Ans: Please see lines 318-319: “we use them to initialize the depth maps Z for our joint estimation approach.” For the Pascal dataset we do not have any initial depth map. Thus, we start with a depth map where each point in the space is given same constant depth value. We also apologize that we did not include results for depth maps for the Pascal dataset. In a final version we will add the shapes for the results in fig 3. The shapes are certainly not as good as with NYU. However in some cases (around 30%) the results look qualitatively acceptable. We will make these points clearer in a final version.

R5: “I'm confused by the comparison to [10]…Are components of this model shared between these two works? If so, what are they? And does [10] use extra "verbal" information, as the attached paper suggests? Thankfully, the comparison against [12] seems correct, and this paper does improve the results by a medium-sized amount, which is enough to convince me that this technique works.”

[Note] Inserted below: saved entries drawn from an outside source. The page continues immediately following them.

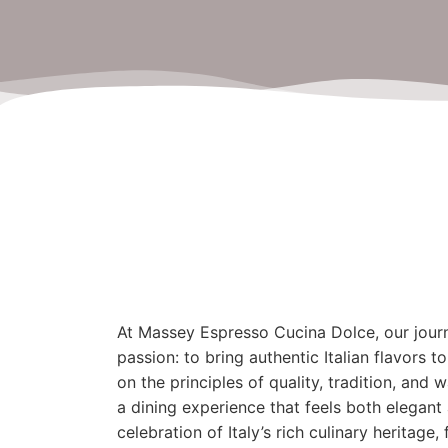
At Massey Espresso Cucina Dolce, our jour
passion: to bring authentic Italian flavors
on the principles of quality, tradition, and
a dining experience that feels both elegant 
celebration of Italy’s rich culinary heritage,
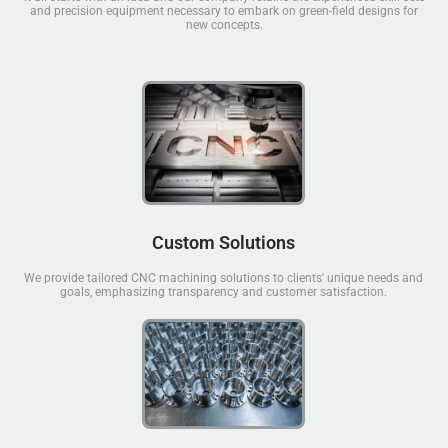
and precision equipment necessary to embark on green-field designs for
new concepts.
Custom Solutions
We provide tailored CNC machining solutions to clients' unique needs and
goals, emphasizing transparency and customer satisfaction.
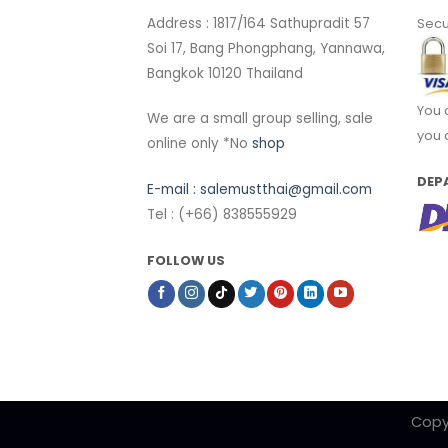
Address : 1817/164 Sathupradit 57
Secu
Soi 17, Bang Phongphang, Yannawa,
Bangkok 10120 Thailand
You 
We are a small group selling, sale
you 
online only *No
shop
DEP
E-mail :
salemustthai@gmail.com
Tel : (+66) 838555929
FOLLOW US
Copy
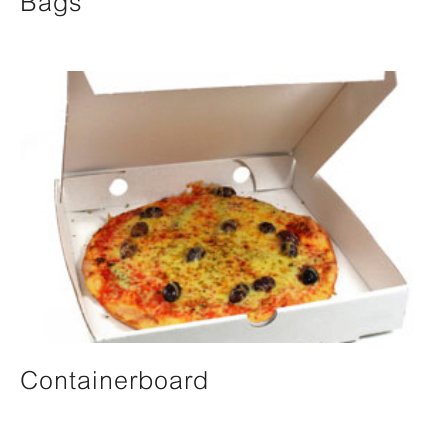
Bags
Containerboard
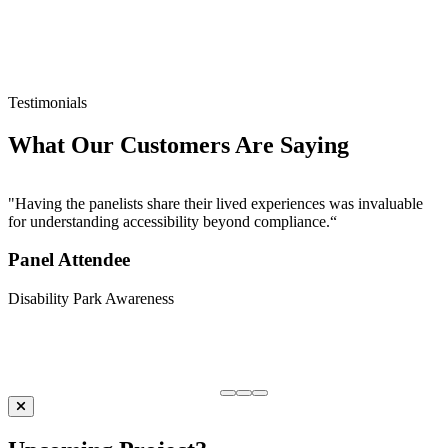
C
e
U
Testimonials
What Our Customers Are Saying
"Having the panelists share their lived experiences was invaluable
for understanding accessibility beyond compliance.“
Panel Attendee
Disability Park Awareness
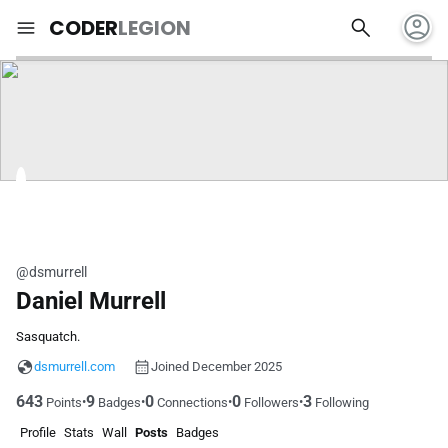
account_circle
search
menu
CODER
LEGION
@dsmurrell
Daniel Murrell
Sasquatch.
dsmurrell.com
Joined December 2025
643
9
0
0
3
•
•
•
•
Points
Badges
Connections
Followers
Following
Profile
Stats
Wall
Posts
Badges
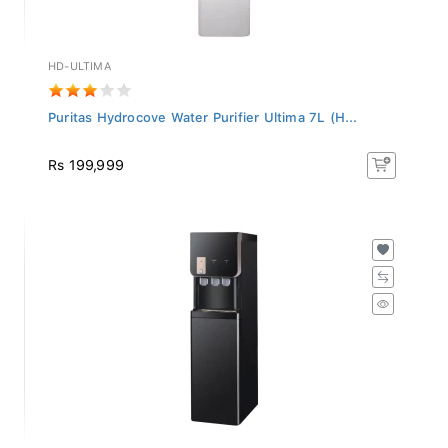
HD-ULTIMA
Puritas Hydrocove Water Purifier Ultima 7L (H...
Rs 199,999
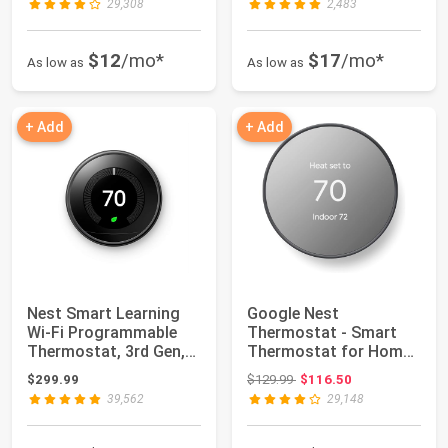
29,308
2,483
$12
/mo*
$17
/mo*
As low as
As low as
+ Add
+ Add
Nest Smart Learning
Google Nest
Wi-Fi Programmable
Thermostat - Smart
Thermostat, 3rd Gen,
Thermostat for Home -
Mirror Black
Programmable Wifi T...
Original price: $129.99
$299.99
$129.99
$116.50
39,562
29,148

Ans: Both the papers [10] and [12] predict per-pixel object and attribute labels based on the mean-field approach, however [10] consists of object-attribute and attribute-attribute correlation terms. The use of such correlations terms helped [10] to improve the objects and attributes prediction, see sec. 2.2, thus we have made it as our baseline. We use all parts of [10] apart from the extra “verbal” information. Note that our approach is completely automatic.

R5: “My greatest concern is that the improvement of this paper over [12] may be entirely due to the use of the Kinect depth input…A simple baseline in which the DenseCRF also has access to the Kinect depth map (in some simple featurized form, of which several now exist) should also be presented.”

Ans: First, note that we also get an improvement over [12] for the Pascal dataset where no depth map is used. Secondly, thank you for the suggestion. We will add this experiment to a final version of this work. We suspect that the following may happen. Besides RGB-based appearance features we will add geometric features based on the depth maps. Note that these trained models will be input to both [12] and ours. Thus, it is likely that it would boost the performance of both [12] and our model.

R7 is concerned about the quality and clarity of the text.

Ans: To improve the clarity in a final version, we plan to include a table of definitions and notations. Note that R6 says: “Despite having many mathematical details, the paper is easy to read, well-motivated”

R7: “the authors do not report quantitative evaluation for the other side of the story: estimating intrinsic properties such as depth, illumination and reflectance”

Ans: We are aware of this concern and tried our best. We could not produce quantitatively results since there is no ground truth available for the reflectance, depth and illumination on these datasets (see lines 302-304). However we have qualitatively compared these properties against the models of retinex[17], Gehler et.al. [5] and our extended Scene-SIRFS model based on Barron and Malik [2]. Note, in [2] results on the MIT-intrinsic dataset were presented which consists of ground truth for the intrinsic properties. However there are around 20 images for 16 object classes. This is not enough to train the generic object and attribute models.

R7: “-on the object and attribute labelling task, the proposed method performs barely better than [10].”

Ans: In the early days of computer vision people have speculated about the synergy effect of intrinsic image properties and object recognition. However, in the past not many papers have addressed this topic. We believe that now is the right time to do so. Note that R7 says that both lines of research are rather mature. We see our work as a first step towards this grand goal rather than the final step.